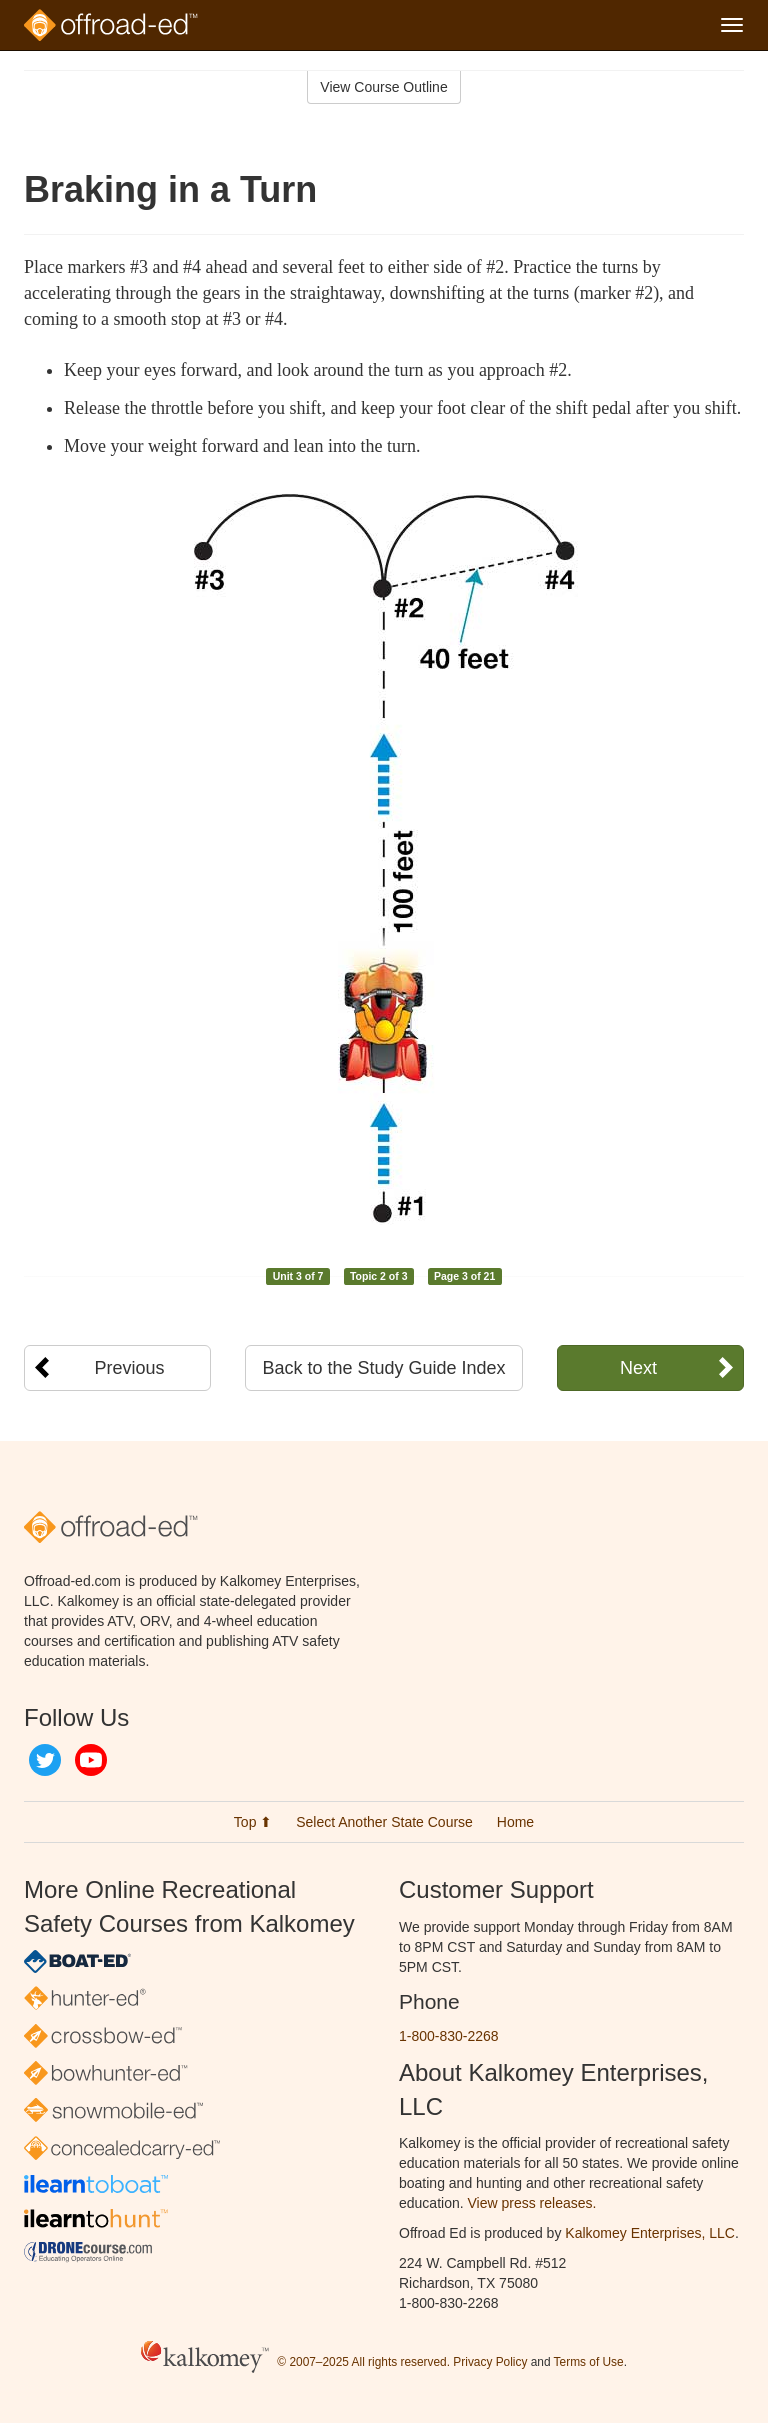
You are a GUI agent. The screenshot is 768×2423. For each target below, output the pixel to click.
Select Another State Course (384, 1822)
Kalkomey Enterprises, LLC (650, 2233)
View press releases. (532, 2203)
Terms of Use (589, 2363)
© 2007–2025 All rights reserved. (363, 2363)
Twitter (45, 1760)
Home (515, 1822)
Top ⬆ (253, 1822)
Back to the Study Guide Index (383, 1368)
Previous (130, 1368)
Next (638, 1368)
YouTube (91, 1760)
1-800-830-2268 (449, 2036)
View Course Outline (383, 87)
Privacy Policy (490, 2363)
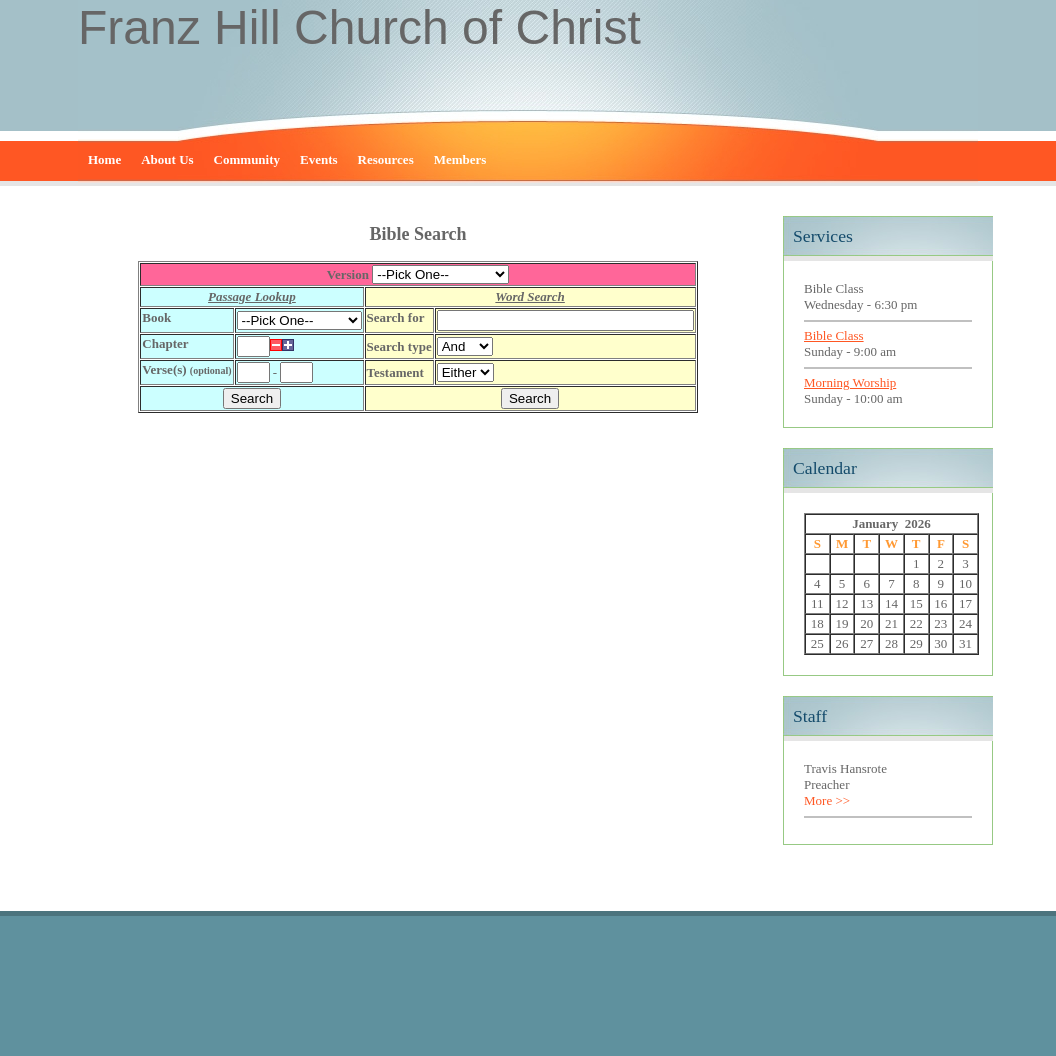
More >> (827, 800)
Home (104, 159)
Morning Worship (850, 382)
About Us (167, 159)
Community (247, 159)
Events (319, 159)
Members (460, 159)
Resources (386, 159)
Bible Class (834, 335)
#####
EXERCISE REQUIREMENTS => Every line above should be copied exactly; do not carry over the pictures.

SOLUTION TO THIS TASK =>
You are a GUI agent. The screenshot is 768×2423. For each target below, output the pixel to click.
Select Another State Course (384, 1822)
Kalkomey Enterprises, LLC (650, 2233)
View press releases. (532, 2203)
Terms of Use (589, 2363)
© 2007–2025 All rights reserved. (363, 2363)
Twitter (45, 1760)
Home (515, 1822)
Top ⬆ (253, 1822)
Back to the Study Guide Index (383, 1368)
Previous (130, 1368)
Next (638, 1368)
YouTube (91, 1760)
1-800-830-2268 (449, 2036)
View Course Outline (383, 87)
Privacy Policy (490, 2363)
More >> (827, 800)
Home (104, 159)
Morning Worship (850, 382)
About Us (167, 159)
Community (247, 159)
Events (319, 159)
Members (460, 159)
Resources (386, 159)
Bible Class (834, 335)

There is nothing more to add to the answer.